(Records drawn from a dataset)
____________

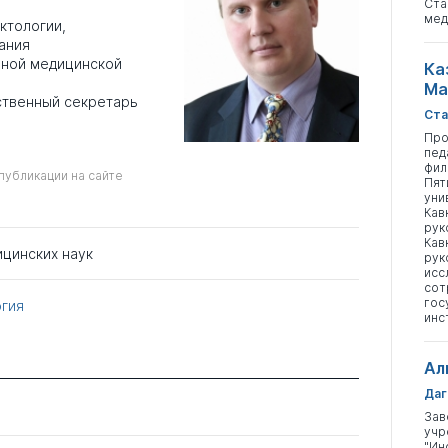
Ста
мед
ктологии,
ания
чной медицинской
Ка
Ма
ственный секретарь
Ста
Про
пед
фил
публикации на сайте
Пят
уни
Кав
рук
Кав
ицинских наук
рук
исс
сот
гос
гия
инс
Ал
Даг
Зав
учр
"Ин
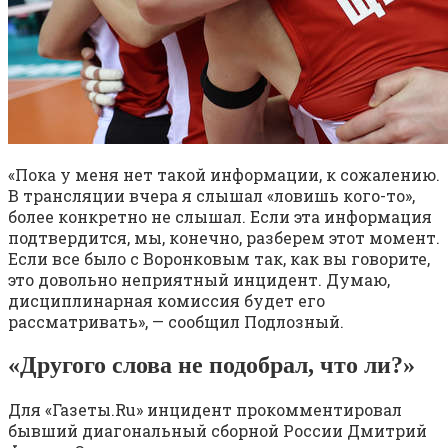
«Пока у меня нет такой информации, к сожалению.
В трансляции вчера я слышал «ловишь кого-то»,
более конкретно не слышал. Если эта информация
подтвердится, мы, конечно, разберем этот момент.
Если все было с Воронковым так, как вы говорите,
это довольно неприятный инцидент. Думаю,
дисциплинарная комиссия будет его
рассматривать», — сообщил Подлозный.
«Другого слова не подобрал, что ли?»
Для «Газеты.Ru» инцидент прокомментировал
бывший диагональный сборной России Дмитрий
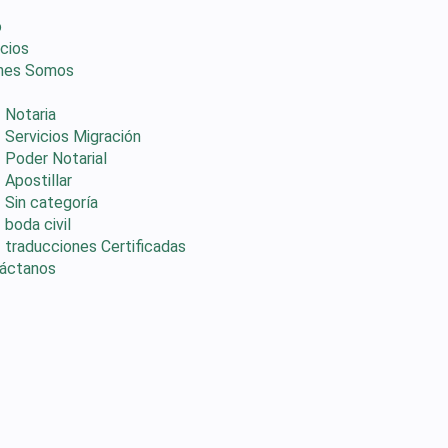
o
icios
nes Somos
Notaria
Servicios Migración
Poder Notarial
Apostillar
Sin categoría
boda civil
traducciones Certificadas
áctanos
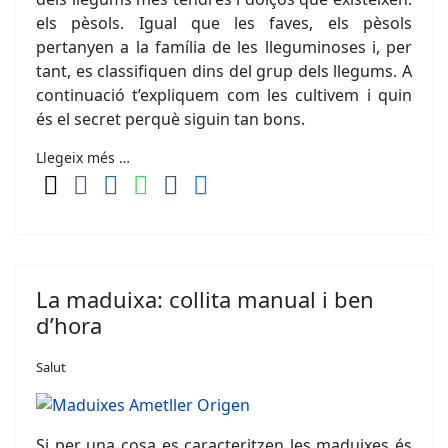
els pèsols. Igual que les faves, els pèsols
pertanyen a la família de les lleguminoses i, per
tant, es classifiquen dins del grup dels llegums. A
continuació t’expliquem com les cultivem i quin
és el secret perquè siguin tan bons.
Llegeix més …
La maduixa: collita manual i ben
d’hora
Salut
Si per una cosa es caracteritzen les maduixes és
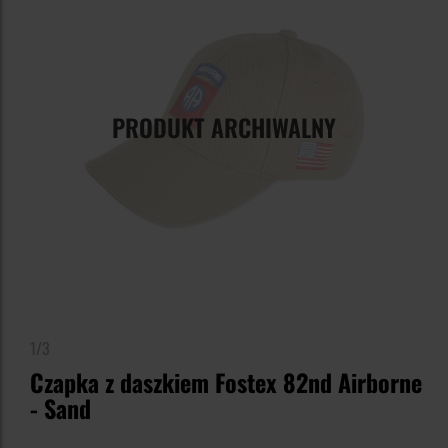
PRODUKT ARCHIWALNY
1/3
Czapka z daszkiem Fostex 82nd Airborne
- Sand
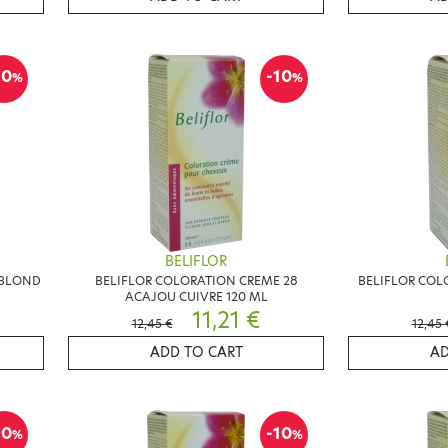
10
-10
%
%
BELIFLOR
 BLOND
BELIFLOR COLORATION CREME 28
BELIFLOR COL
ACAJOU CUIVRE 120 ML
11,21 €
12,45 €
12,45 
ADD TO CART
AD
10
-10
%
%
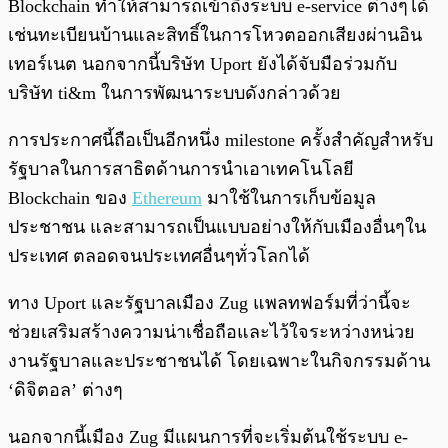
Blockchain ทำให้สามารถเข้าถึงระบบ e-service ต่างๆได้
เช่นทะเบียนบ้านและสิทธิ์ในการโหวตออกเสียงผ่านอิน
เทอร์เนต นอกจากนี้บริษัท Uport ยังได้จับมือร่วมกับ
บริษัท ti&m ในการพัฒนาระบบดังกล่าวด้วย
การประกาศนี้ถือเป็นอีกหนึ่ง milestone ครั้งสำคัญสำหรับ
รัฐบาลในการสาธิตด้านการนำเอาเทคโนโลยี
Blockchain ของ
Ethereum
มาใช้ในการเก็บข้อมูล
ประชาชน และสามารถเป็นแบบอย่างให้กับเมืองอื่นๆใน
ประเทศ ตลอดจนประเทศอื่นๆทั่วโลกได้
ทาง Uport และรัฐบาลเมือง Zug แพลทฟอร์มที่ว่านี้จะ
ช่วยเสริมสร้างความน่าเชื่อถือและไว้ใจระหว่างหน่วย
งานรัฐบาลและประชาชนได้ โดยเฉพาะในกิจกรรมด้าน
‘ดิจิตอล’ ต่างๆ
นอกจากนี้เมือง Zug มีแผนการที่จะเริ่มต้นใช้ระบบ e-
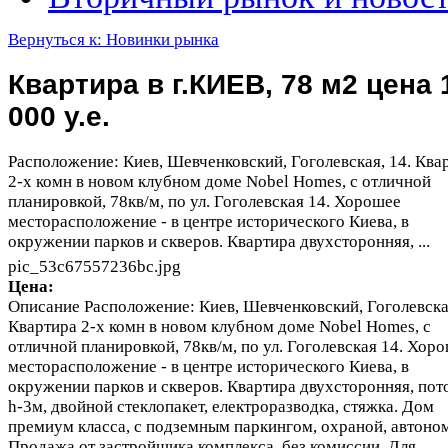
Вернуться к: Новинки рынка
Квартира в г.КИЕВ, 78 м2 цена 
000 у.е.
Расположение: Киев, Шевченковский, Гоголевская, 14. Ква
2-х комн в новом клубном доме Nobel Homes, с отличной
планировкой, 78кв/м, по ул. Гоголевская 14. Хорошее
месторасположение - в центре исторического Киева, в
окружении парков и скверов. Квартира двухсторонняя, ...
pic_53c67557236bc.jpg
Цена:
Описание
Расположение: Киев, Шевченковский, Гоголевская
Квартира 2-х комн в новом клубном доме Nobel Homes, с
отличной планировкой, 78кв/м, по ул. Гоголевская 14. Хор
месторасположение - в центре исторического Киева, в
окружении парков и скверов. Квартира двухсторонняя, пот
h-3м, двойной стеклопакет, електроразводка, стяжка. Дом
премиум класса, с подземным паркингом, охраной, автоно
Продажа от застройщика комплекса, без комиссии. Для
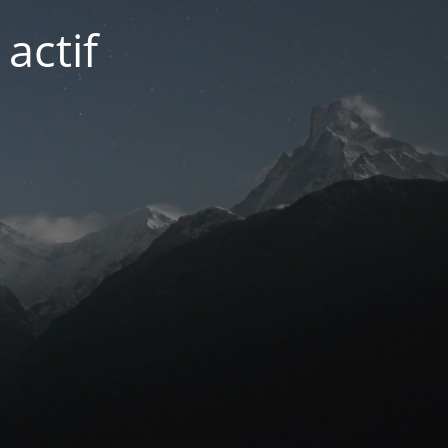
actif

____________

▶ _ACTION ITEM_:
If a line of the data holds the string "новом", count it. Then state the total and nothing more.

▶ _RESULT FOR THIS EXERCISE_:
2